14. The system of claim 11, wherein examining the one or more video features of the video to detect modifications comprises:

processing the video to create sampling frames at a defined interval;

analyzing each of the sampling frames to extract the one or more video features using one or more image processing algorithms, wherein the one or more vide features comprise at least one of (i) pixilation, (ii) shadows, (iii) colors, (iv) edges, (iv) textures; and

determining the video has been manipulated based on processing the one or more video features using a machine learning model.

15. The system of claim 11, wherein identifying overlapping clips between the video and the reference video comprises:

processing the video to create sampling frames at a defined interval;

hashing the sampling frames to generate a signature for the video;

retrieving a signature for the reference video from a database; and

comparing the signature for the video with the signature for the reference video to identify the overlapping clips between the video and the reference video.

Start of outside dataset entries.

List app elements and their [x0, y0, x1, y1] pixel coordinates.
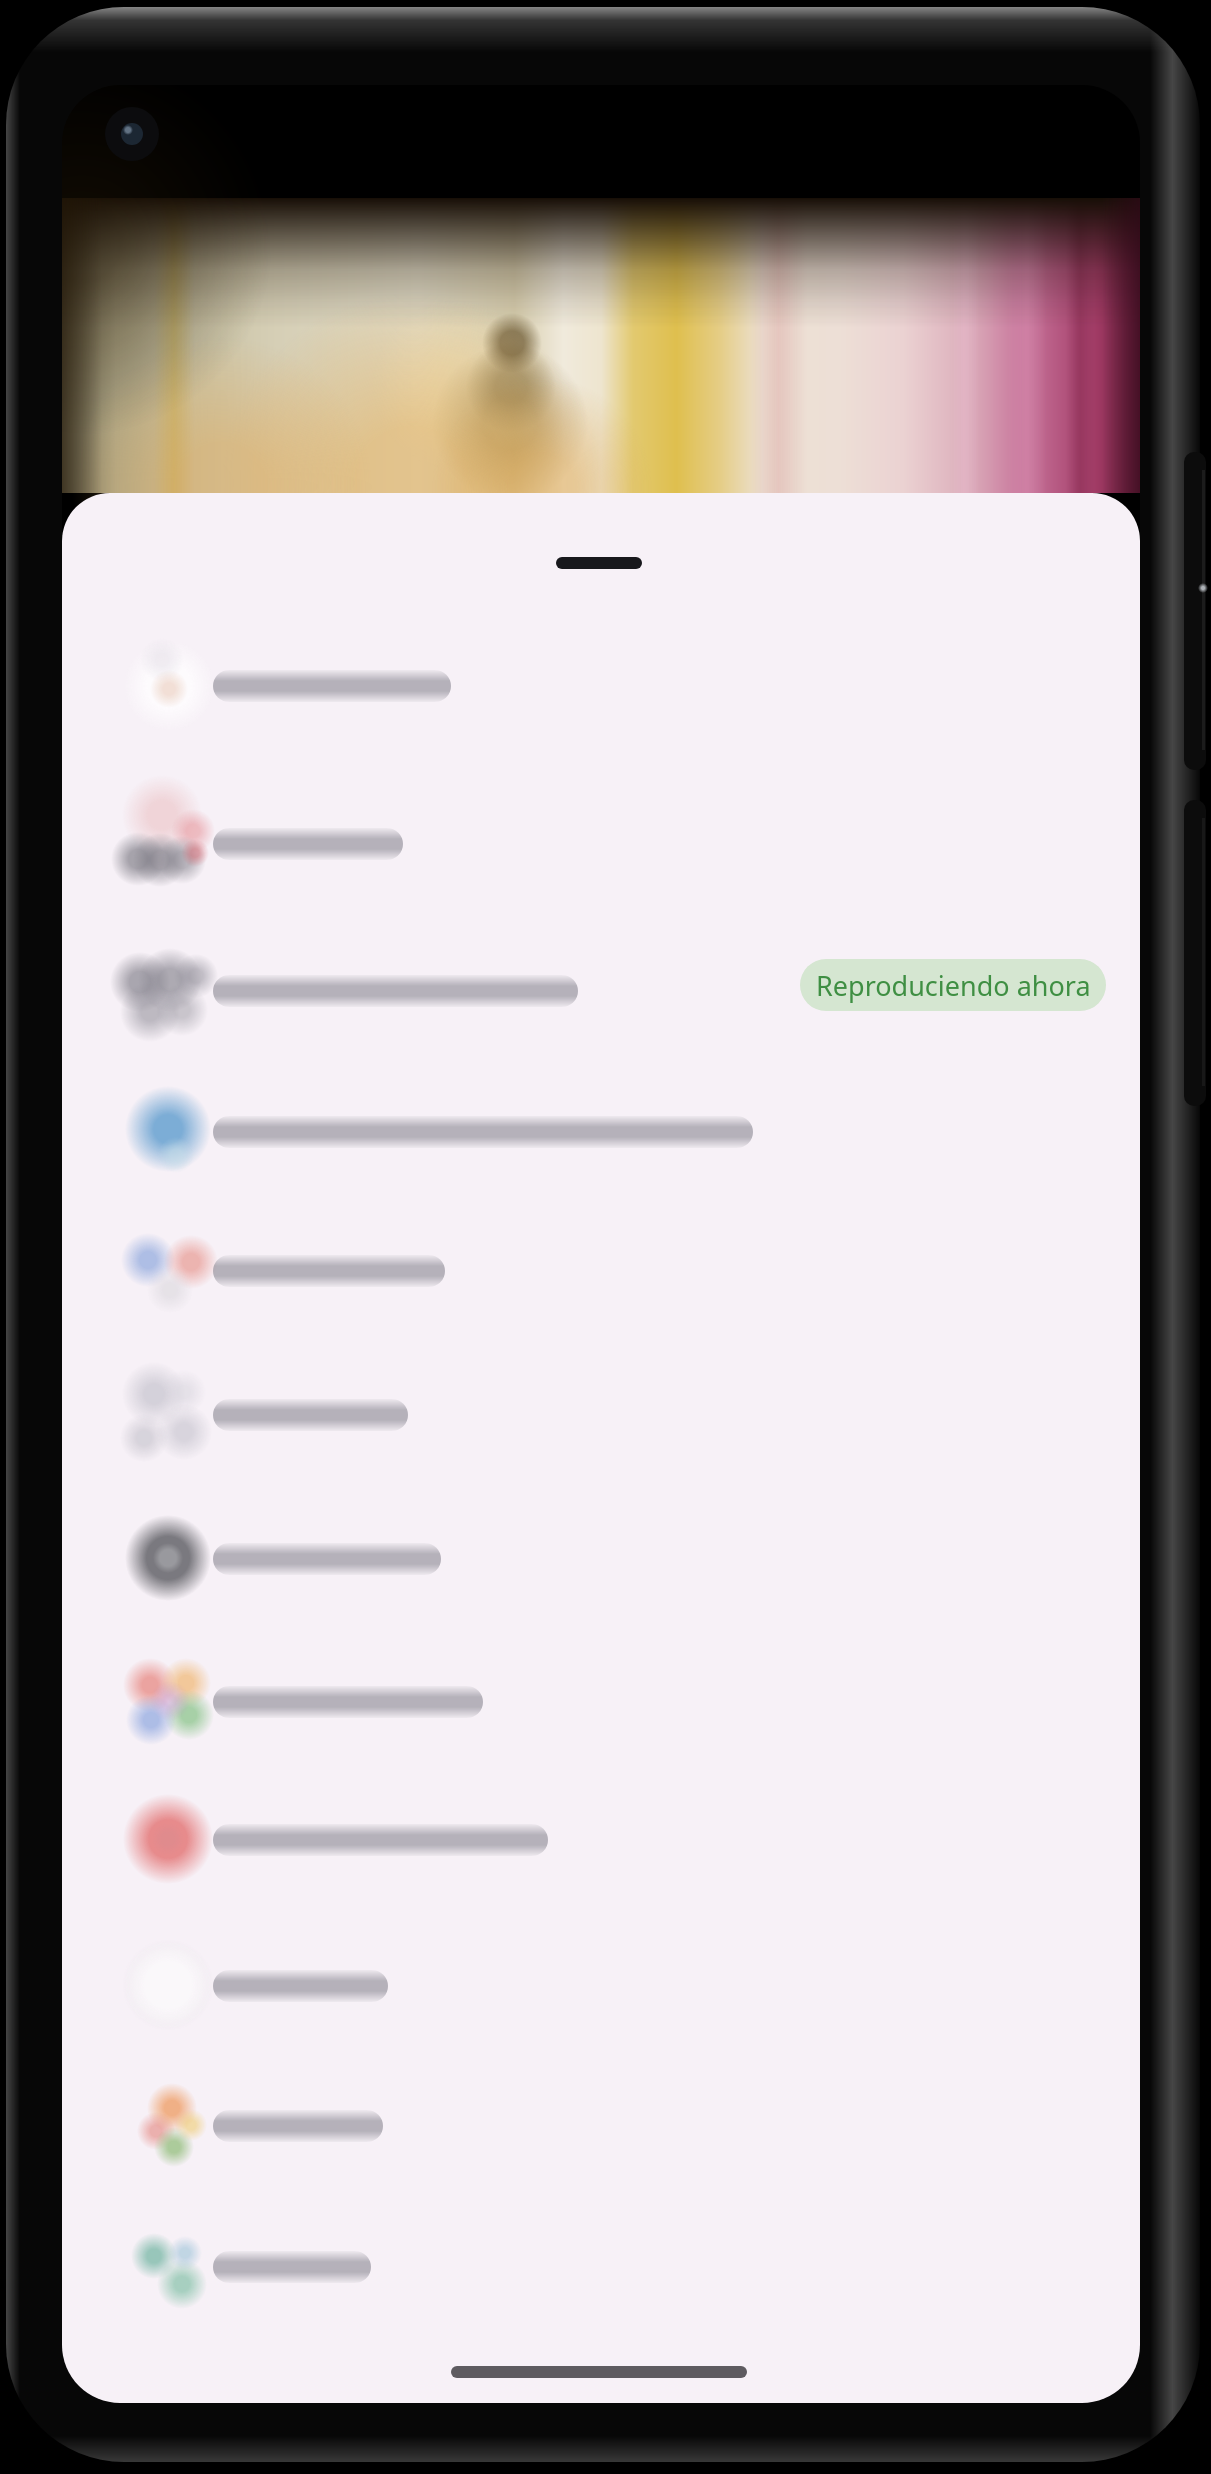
staticText: Reproduciendo ahora	[816, 967, 1091, 1004]
button[interactable]	[92, 1061, 1110, 1203]
button[interactable]	[92, 1631, 1110, 1773]
button[interactable]	[92, 1769, 1110, 1911]
button[interactable]	[92, 1200, 1110, 1342]
button[interactable]	[92, 920, 1110, 1062]
button[interactable]	[92, 773, 1110, 915]
button[interactable]	[92, 615, 1110, 757]
button[interactable]: Reproduciendo ahora	[800, 959, 1106, 1011]
button[interactable]	[92, 2196, 1110, 2338]
button[interactable]	[92, 1344, 1110, 1486]
button[interactable]	[92, 2055, 1110, 2197]
button[interactable]	[451, 2366, 747, 2378]
button[interactable]	[92, 1488, 1110, 1630]
button[interactable]	[92, 1915, 1110, 2057]
button[interactable]	[556, 557, 642, 569]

16. A computer program product comprising one or more computer-readable storage media collectively containing computer-readable program code that, when executed by operation of one or more computer processors, performs an operation comprising:

accessing a statement alleging that a video is fake;

identifying one or more characteristics of the statement, wherein the one or more characteristics comprise source information for the video, source information for an reference video, and one or more timestamps in the video;

performing consistency checks between audio and video of the video;

examining one or more video features of the video to detect modifications;

identifying overlapping clips between the video and the reference video; and

determining that the video is fake based at least in part on the one or more characteristics of the statement, the consistency checks, the video features, and the identified overlapping clips.

17. The computer program product of claim 16, wherein the operation further comprises synchronizing the consistency checks, the video features, and the identified overlapping clips with the one or more timestamps within the video identified by the statement.

18. The computer program product of claim 16, wherein performing the consistency checks between audio and video of the video comprises:

extracting audio track of the video;

converting the audio track into a sequence of syllables, wherein the sequence of syllables comprises a plurality of syllables that are spoken at different time points within the video;

processing the video to create a plurality of sampling frames, wherein each respective sampling frame, of the plurality of sampling frame, is captured at a time point that a respective syllable is spoken; and

comparing each respective syllable, of the plurality of syllables, with each respective sampling frame, of the plurality of sampling frames, to generate a plurality of consistency values.

19. The computer program product of claim 16, wherein examining the one or more video features of the video to detect modifications comprises:

processing the video to create sampling frames at a defined interval;

analyzing each of the sampling frames to extract the one or more video features using one or more image processing algorithms, wherein the one or more vide features comprise at least one of (i) pixilation, (ii) shadows, (iii) colors, (iv) edges, (iv) textures; and

determining the video has been manipulated based on processing the one or more video features using a machine learning model.

20. The computer program product of claim 16, wherein identifying overlapping clips between the video and reference video comprises:

processing the video to create sampling frames at a defined interval;

hashing the sampling frames to generate a signature for the video;

retrieving a signature for the reference video from a database; and

comparing the signature for the video with the signature for the reference video to identify the overlapping clips between the video and the reference video.